The regiment remained in Ferguson's Brigade, Chalmers' Division, until January 26, 1864, when it was ordered to report to Major General Nathan Bedford Forrest, who had assumed command of the cavalry forces in North Mississippi. In Forrest's first move to reorganize his command on January 25, 1864, he placed Barteau's Regiment in Colonel (later Brigadier General) Tyree H. Bell's Brigade, along with Russell's, Greer's, Newsom's, and Wilson's Regiments. All of these, except Barteau's, were irregular organizations raised during the fall of 1863 in West Tennessee. All of them, again with the exception of Barteau's, were shortly after consolidated and reorganized by General Forrest.

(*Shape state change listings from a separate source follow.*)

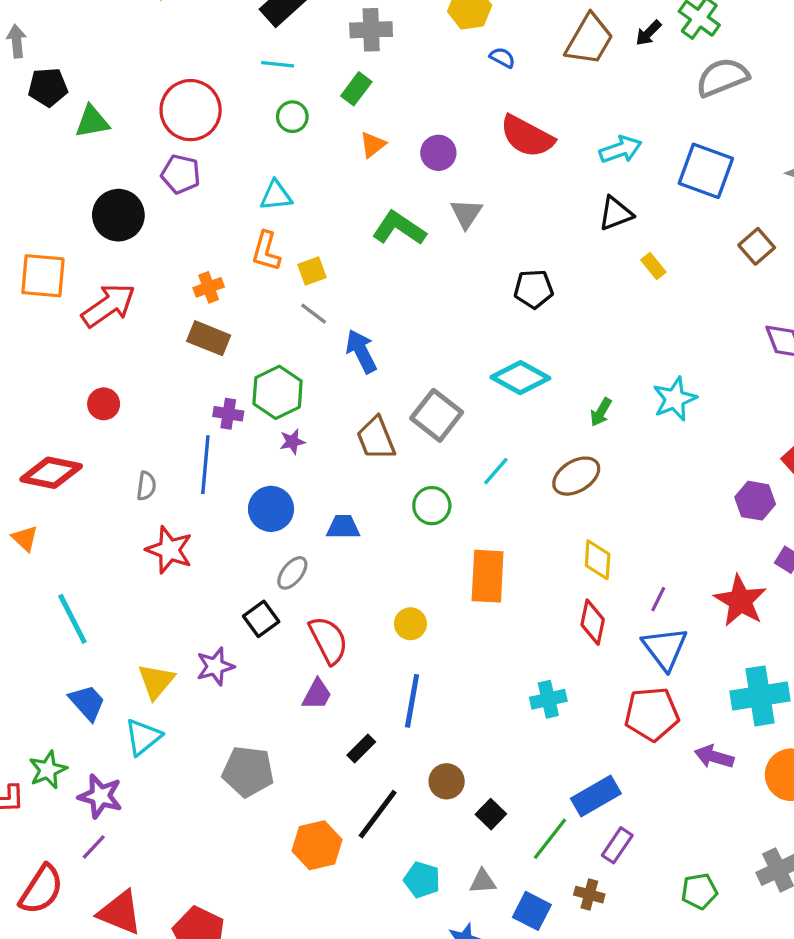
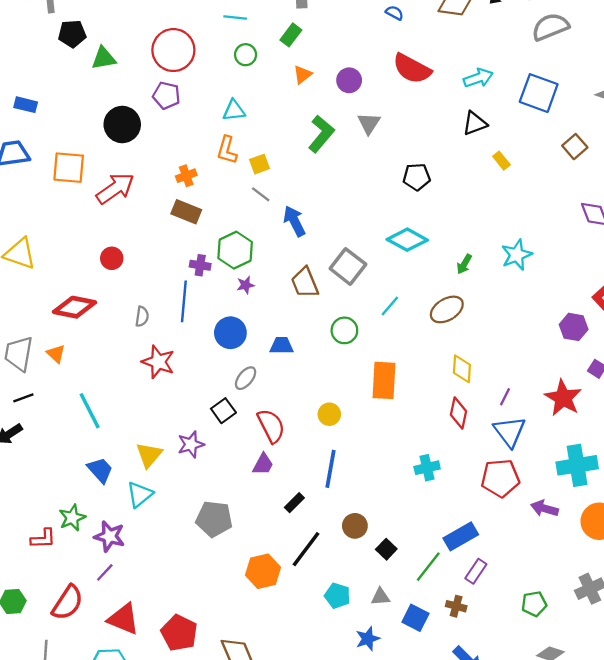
green L-shape: (399, 228) -> (321, 134), turned 96

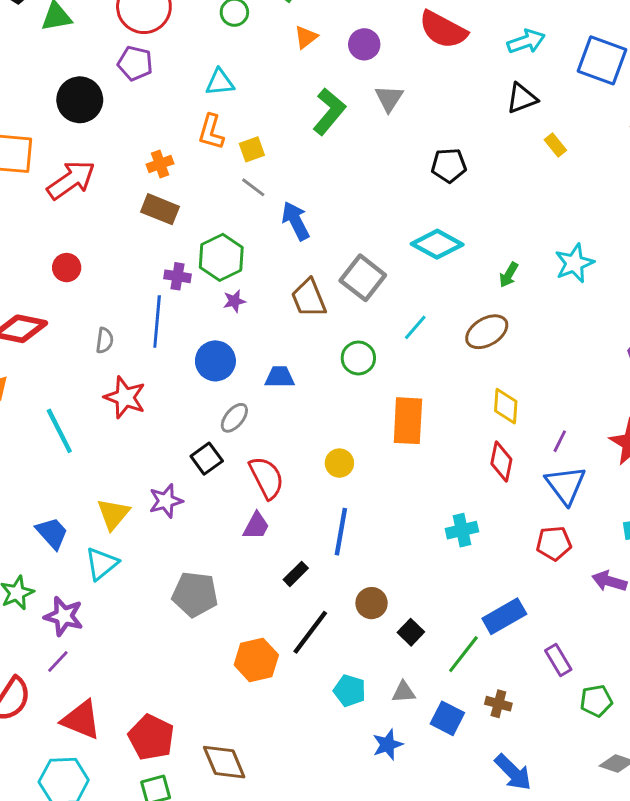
cyan line: (90, 411) -> (59, 431), moved
red pentagon: (500, 478) -> (554, 543), size x0.7
purple rectangle: (476, 571) -> (558, 660), moved, turned -65

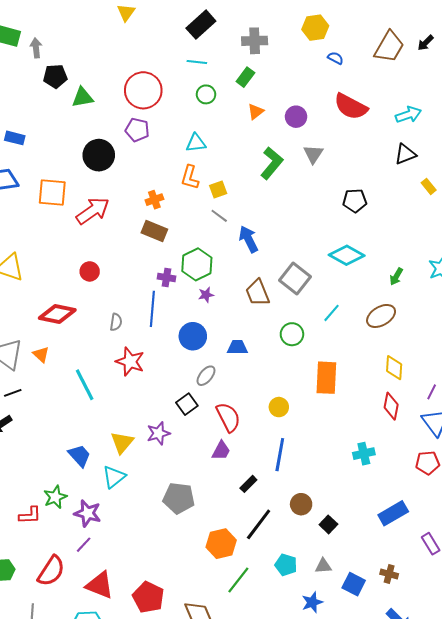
green line: (463, 654) -> (238, 580), moved

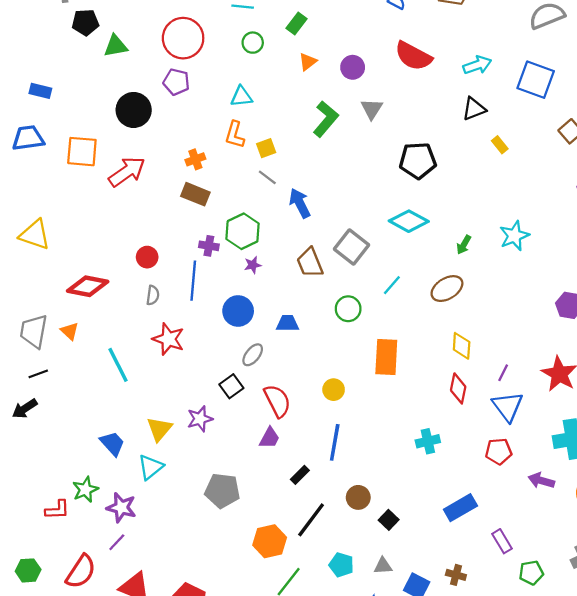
black pentagon: (355, 201) -> (418, 161), size x1.4
red circle: (90, 271) -> (147, 257), moved

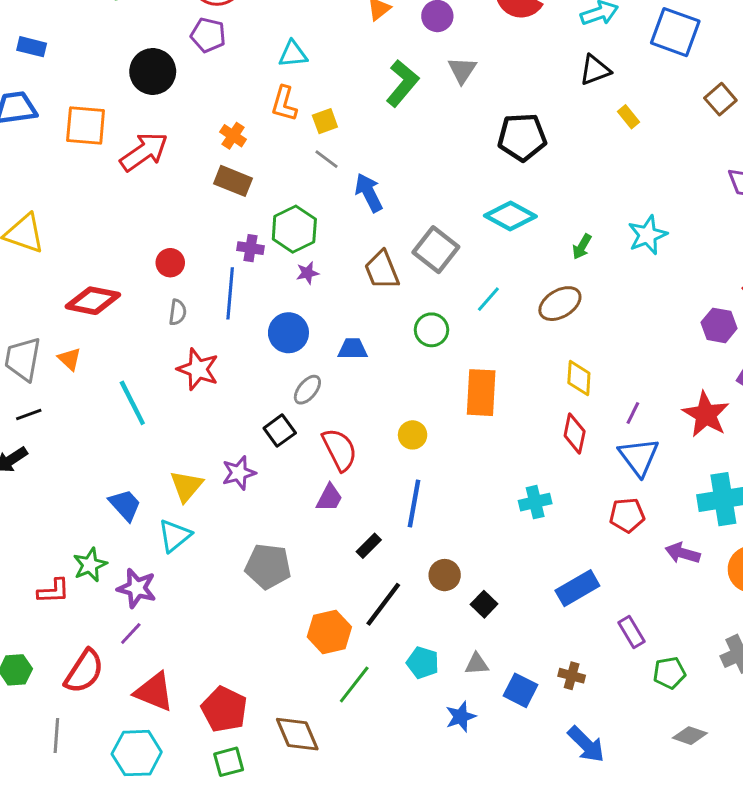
orange cross: (195, 159) -> (233, 136), turned -36

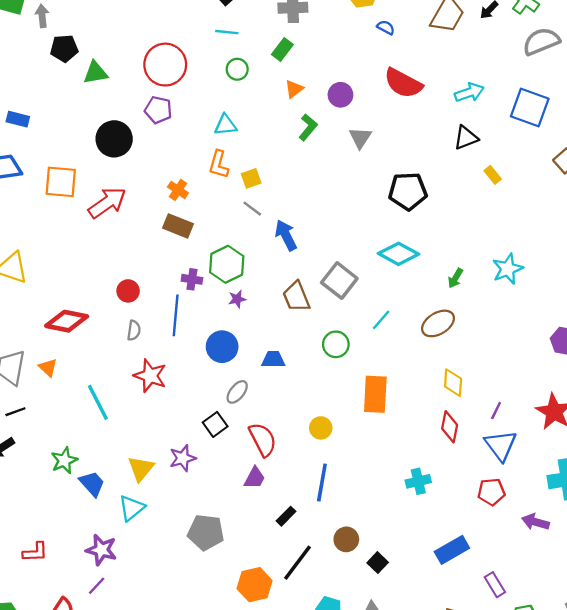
green L-shape: (402, 83) -> (308, 127), moved, size x0.7
green star: (90, 565) -> (64, 460), moved

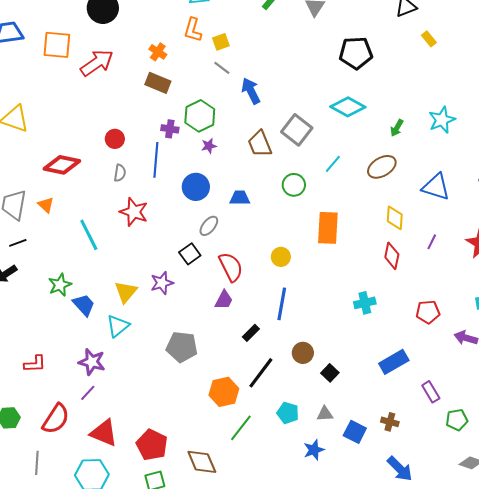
blue triangle: (501, 445) -> (436, 187), moved, turned -36

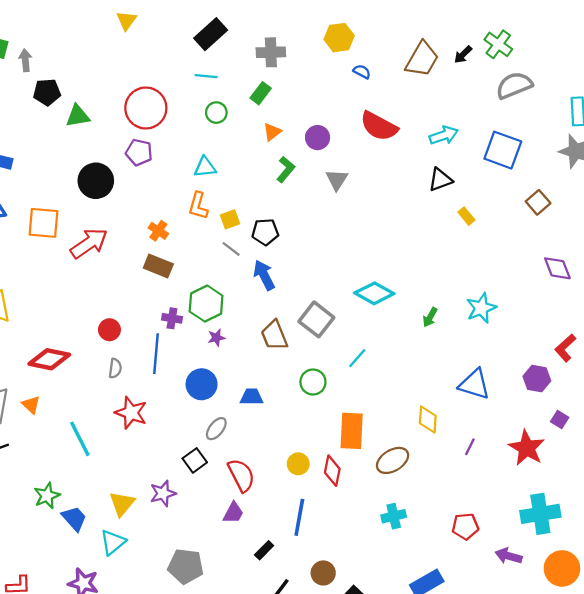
black pentagon: (356, 53) -> (265, 232), moved, size x0.7
brown ellipse: (382, 167) -> (393, 460), moved
red diamond: (392, 256) -> (332, 471), moved

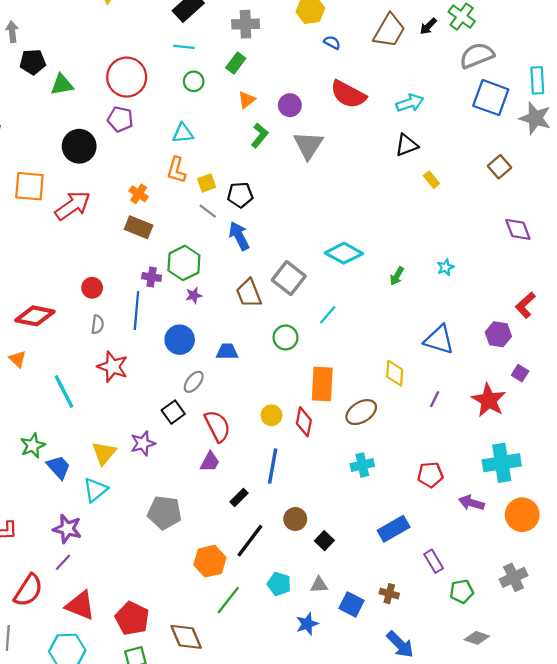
blue square: (503, 150) -> (491, 98), moved
gray triangle: (337, 180) -> (308, 145), size x1.4
cyan star: (481, 308) -> (445, 267), size x0.6

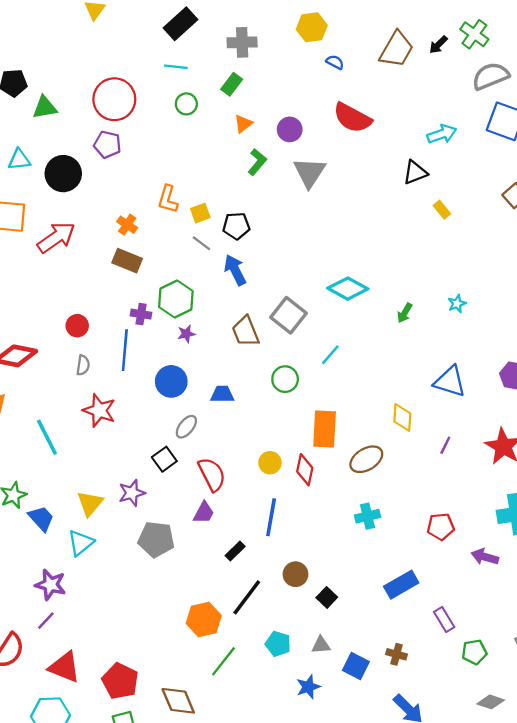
cyan arrow: (410, 103) -> (442, 134), moved
cyan triangle: (183, 133) -> (19, 160), moved
gray pentagon: (165, 513) -> (156, 539), moved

On March 7, Bell's Brigade, of Brigadier General A. Buford's Division, was organized with Barteau's Regiment, 2Oth (Russell's) and 21st (Wilson's) Regiments. These regiments, with later additions, remained in Bell's Brigade until the end.

The regiment was with General Forrest in his running battle with the force under Major General William Sooy Smith, which ended in the latter's total defeat in the Battle of Okolona, February 22, 1864. Reporting on the fighting on the 22nd, Forrest wrote: "About 300 men of the 2nd Tennessee Cavalry, under Colonel Barteau, and the 7th Tennessee Cavalry, Colonel Duckworth, received repeated charges from seven regiments of the enemy in the open field, and drove them back time after time, capturing three stands of colors and one piece of artillery." In 1864, Colonel Barteau became one of Forrest's "most important subordinates."

The regiment took part in the capture of Fort Pillow on April 12, 1864, where Bell's brigade was placed temporarily under the command of Brigadier General James Ronald Chalmers. The regimental played an instrumental role at the Battle of Brice's Cross Roads, June 10, 1864, where Barteau's flanking attack on the Union rear caused a rout and a major defeat for the Federal troops. Its next major engagement was the Battle of Harrisburg, July 13–15, 1864. Here the brigade had been increased by the addition of the 18th (Newsom's) Tennessee Cavalry Regiment. Barteau's Regiment suffered 66 casualties, including Colonel Barteau, who was wounded and furloughed.

It was with General Forrest on his raid into Middle Tennessee, beginning with the capture of Athens, Alabama, on September 24, and ending with the recrossing of the Tennessee River October 8, 1864. As part of Buford's Division, it took part in General John Bell Hood's invasion of Tennessee in November 1864, and withdrew into Mississippi again, after this campaign ended in disaster at Nashville.

On February 13, 1865, General Forrest ordered all the Tennessee forces in his command to report to Brigadier General William Hicks Jackson, for consolidation into six regiments. As a result of this order the regiment was consolidated with the 21st (Wilson's) Regiment to form the 21st and 22nd Consolidated Tennessee Cavalry Regiment. On May 3, 1865, still in Bell's Brigade, the consolidated regiment reported 31 officers, 317 men present for duty, 260 effectives, 423 aggregate present, 641 aggregate present and absent.

The consolidated regiment was paroled at Gainesville, Alabama, in May, 1865.